There must be some truth to the saying that first love indeed never dies. It survives even in the presence of one’s true love. Like precious pieces of jewelry, the memoirs of their old flames are occasionally withdrawn from a secret compartment in their hearts so they could experience again the joy of youth and the thrill of reckless abandon. No wonder some guys wanted to be any woman’s first love. They leave imprints that cannot even be erased by true love.
Instead of agreeing that first love never dies, the more mature sis proposed that the idea of first love should be demystified. She believed that women who held on to their young loves in high esteem create an alternate reality for themselves. They only remember the good times when life was good, uncomplicated and ideal. Since their memories of the first times were not clouded by real life problems, then they appear happier. She suggested that women who put their first objects of affection on a pedestal should ask themselves, “if I married that guy, instead of my husband, and we had our share of bliss and struggles, will my former love remain on his ivory tower? Would he have made me happier? Actually, pwedeng worse. It’s all in their minds.”
On TOTGA and TOWS
We also had a discourse on the movie, “Bridges of Madison County” wherein Meryl Streep had a four-day affair with Clint Eastwood. While very much married to her husband, the character of Streep immortalized her adulterous relationship by writing about her affair. Sis and I could not help but talk about the concepts of TOTGA and TOWS.
TOTGA is the abbreviated millennial speak for The One That Got Away. It connotes some attachment to a love that left. TOWS, on the other hand, is the shortened term for The One Who Stayed. It refers to that special someone who lingered and endured in an amorous relationship. In the Bridges movie, Clint Eastwood was the lover who left, thus, the TOTGA while the Streep’s husband is the TOWS. Like first loves, the TOTGA is also ensconced inside an undisclosed section of a woman’s heart.

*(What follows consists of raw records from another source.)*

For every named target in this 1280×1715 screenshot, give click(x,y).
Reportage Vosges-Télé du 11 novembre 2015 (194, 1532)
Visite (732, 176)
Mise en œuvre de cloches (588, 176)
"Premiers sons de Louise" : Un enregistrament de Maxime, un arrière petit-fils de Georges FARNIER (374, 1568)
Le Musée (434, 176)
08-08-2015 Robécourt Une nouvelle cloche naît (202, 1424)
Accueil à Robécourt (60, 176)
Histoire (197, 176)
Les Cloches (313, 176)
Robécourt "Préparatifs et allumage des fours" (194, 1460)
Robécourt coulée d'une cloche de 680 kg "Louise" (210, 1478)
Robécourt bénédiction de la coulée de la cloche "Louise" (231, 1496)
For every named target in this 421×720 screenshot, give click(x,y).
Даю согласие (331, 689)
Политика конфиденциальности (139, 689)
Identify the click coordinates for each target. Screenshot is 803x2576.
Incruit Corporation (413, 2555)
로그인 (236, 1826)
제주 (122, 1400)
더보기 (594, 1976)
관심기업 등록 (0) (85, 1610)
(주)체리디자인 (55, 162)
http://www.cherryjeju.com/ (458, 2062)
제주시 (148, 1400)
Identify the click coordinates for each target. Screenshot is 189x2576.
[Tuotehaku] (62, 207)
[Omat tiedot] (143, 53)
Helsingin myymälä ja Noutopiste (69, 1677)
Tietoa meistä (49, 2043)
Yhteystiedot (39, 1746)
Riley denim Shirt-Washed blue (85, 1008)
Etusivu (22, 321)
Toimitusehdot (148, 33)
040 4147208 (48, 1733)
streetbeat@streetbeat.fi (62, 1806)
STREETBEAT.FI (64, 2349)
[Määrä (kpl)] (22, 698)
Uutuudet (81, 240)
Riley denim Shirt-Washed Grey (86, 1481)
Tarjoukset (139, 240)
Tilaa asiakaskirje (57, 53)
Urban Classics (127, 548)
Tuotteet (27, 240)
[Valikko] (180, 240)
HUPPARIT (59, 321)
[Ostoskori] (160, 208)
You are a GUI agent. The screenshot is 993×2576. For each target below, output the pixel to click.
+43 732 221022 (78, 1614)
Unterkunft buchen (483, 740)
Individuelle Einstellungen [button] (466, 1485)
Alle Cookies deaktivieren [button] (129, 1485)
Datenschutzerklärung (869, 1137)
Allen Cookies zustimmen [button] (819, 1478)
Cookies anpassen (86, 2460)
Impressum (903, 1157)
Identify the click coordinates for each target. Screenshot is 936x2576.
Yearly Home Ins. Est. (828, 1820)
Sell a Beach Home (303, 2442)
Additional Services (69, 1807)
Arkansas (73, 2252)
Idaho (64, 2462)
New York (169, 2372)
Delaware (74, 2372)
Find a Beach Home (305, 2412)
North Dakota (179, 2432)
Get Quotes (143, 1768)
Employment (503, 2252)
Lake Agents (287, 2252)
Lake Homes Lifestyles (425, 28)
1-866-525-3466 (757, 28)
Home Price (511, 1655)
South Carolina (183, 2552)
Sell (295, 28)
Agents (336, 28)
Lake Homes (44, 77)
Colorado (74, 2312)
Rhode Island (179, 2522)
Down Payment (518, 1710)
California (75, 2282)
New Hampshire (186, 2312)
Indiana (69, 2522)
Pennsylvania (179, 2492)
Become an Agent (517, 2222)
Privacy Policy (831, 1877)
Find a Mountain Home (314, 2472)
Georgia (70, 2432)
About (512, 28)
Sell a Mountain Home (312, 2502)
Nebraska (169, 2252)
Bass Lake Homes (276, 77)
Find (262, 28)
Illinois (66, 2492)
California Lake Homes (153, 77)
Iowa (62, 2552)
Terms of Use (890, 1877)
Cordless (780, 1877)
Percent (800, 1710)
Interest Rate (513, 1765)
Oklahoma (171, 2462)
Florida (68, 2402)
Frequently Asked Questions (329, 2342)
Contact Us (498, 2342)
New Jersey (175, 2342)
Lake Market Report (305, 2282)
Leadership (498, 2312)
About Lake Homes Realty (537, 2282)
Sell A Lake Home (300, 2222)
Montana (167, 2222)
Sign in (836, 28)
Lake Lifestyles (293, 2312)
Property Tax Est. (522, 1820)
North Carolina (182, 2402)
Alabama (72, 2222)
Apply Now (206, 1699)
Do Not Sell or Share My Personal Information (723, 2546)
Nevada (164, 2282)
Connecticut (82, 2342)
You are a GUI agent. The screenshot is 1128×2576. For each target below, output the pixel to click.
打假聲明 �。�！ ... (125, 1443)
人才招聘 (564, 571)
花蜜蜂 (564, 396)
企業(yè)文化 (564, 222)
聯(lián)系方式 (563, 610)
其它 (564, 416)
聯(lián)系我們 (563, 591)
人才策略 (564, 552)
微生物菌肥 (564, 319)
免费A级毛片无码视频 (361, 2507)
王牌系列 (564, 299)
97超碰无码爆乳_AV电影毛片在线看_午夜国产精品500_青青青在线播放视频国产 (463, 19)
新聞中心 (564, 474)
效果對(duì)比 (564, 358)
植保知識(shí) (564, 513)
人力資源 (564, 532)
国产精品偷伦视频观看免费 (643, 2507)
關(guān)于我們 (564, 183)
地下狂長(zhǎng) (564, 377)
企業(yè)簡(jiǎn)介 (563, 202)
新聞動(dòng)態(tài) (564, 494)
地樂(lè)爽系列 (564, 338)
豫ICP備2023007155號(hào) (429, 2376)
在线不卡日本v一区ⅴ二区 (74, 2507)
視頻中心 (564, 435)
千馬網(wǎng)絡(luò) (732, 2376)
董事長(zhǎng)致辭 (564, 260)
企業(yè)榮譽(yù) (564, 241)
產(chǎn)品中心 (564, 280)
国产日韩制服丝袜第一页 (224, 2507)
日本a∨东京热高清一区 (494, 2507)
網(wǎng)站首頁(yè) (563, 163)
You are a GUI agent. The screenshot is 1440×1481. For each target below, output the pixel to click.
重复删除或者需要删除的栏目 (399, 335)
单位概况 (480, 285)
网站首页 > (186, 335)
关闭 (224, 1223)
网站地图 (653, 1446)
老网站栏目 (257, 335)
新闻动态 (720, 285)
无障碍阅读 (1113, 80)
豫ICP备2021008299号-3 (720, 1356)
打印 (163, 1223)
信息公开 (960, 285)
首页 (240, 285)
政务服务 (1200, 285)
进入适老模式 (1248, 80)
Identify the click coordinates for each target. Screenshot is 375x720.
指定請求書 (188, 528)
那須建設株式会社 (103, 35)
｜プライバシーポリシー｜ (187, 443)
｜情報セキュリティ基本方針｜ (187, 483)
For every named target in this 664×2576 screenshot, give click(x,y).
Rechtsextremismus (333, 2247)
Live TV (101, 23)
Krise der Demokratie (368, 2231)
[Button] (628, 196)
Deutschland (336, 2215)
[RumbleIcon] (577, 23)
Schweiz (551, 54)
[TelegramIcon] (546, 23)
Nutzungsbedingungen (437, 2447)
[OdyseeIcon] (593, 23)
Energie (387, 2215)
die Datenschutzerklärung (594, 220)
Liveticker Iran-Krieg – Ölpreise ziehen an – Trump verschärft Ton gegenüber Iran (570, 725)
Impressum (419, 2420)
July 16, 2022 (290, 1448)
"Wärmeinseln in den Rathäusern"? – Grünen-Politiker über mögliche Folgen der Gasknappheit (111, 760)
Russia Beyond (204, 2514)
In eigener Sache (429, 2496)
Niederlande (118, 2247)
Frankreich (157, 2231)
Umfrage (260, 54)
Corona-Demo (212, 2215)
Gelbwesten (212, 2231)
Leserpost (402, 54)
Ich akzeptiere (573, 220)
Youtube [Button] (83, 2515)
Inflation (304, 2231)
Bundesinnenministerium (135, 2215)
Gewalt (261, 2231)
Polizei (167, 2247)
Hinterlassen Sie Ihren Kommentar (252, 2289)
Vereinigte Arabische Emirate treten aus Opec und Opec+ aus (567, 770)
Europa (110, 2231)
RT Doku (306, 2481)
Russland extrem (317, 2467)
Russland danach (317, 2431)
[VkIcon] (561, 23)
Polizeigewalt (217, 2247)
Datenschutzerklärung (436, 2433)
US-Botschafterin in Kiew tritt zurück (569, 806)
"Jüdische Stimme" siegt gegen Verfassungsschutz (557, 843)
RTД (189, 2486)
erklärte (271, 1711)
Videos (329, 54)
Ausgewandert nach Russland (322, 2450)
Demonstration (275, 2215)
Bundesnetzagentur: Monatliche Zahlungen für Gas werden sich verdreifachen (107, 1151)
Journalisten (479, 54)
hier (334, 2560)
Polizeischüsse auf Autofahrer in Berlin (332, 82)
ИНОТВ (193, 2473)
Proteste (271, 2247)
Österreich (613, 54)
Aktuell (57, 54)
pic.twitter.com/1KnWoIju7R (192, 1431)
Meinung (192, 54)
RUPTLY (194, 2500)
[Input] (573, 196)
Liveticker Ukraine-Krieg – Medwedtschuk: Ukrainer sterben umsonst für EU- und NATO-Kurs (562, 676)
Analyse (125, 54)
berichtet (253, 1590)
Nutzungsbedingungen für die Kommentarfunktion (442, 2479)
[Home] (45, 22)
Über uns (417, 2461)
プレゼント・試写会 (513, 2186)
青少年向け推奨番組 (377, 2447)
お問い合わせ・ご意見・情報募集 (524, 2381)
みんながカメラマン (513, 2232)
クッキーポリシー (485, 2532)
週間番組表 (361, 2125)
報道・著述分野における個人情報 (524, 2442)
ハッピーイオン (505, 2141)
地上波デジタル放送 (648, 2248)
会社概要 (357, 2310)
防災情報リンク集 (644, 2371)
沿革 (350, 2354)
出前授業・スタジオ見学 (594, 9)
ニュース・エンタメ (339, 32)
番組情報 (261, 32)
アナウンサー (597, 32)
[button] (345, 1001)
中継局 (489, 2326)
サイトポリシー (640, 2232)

Between being someone’s TOTGA or TOWS, which honor would you rather have? My sorority sis and I answered differently. Right of the bat, I stated my preference. I chose to be the TOWS, the one who endured for love. She, however, had more interesting things to say. She said that TOTGAs won’t cut it for her. If it got away, then it is not meant to be. With conviction, my senior sis also declared that she won’t choose to be TOWS, if she were given a love that was less than what she deserved. She further asserted, “for a woman who knows her value, choosing to stay in a relationship when the love is lopsided is violence.”
We agreed in the end that couples, who decide to stay with each other, should ensure that their love is kept alive. We also both agreed that having secret compartments for first loves and TOTGAs are not fair to the TOWS. If one must stay in a relationship, the heart must be filled by only one. The worthy one.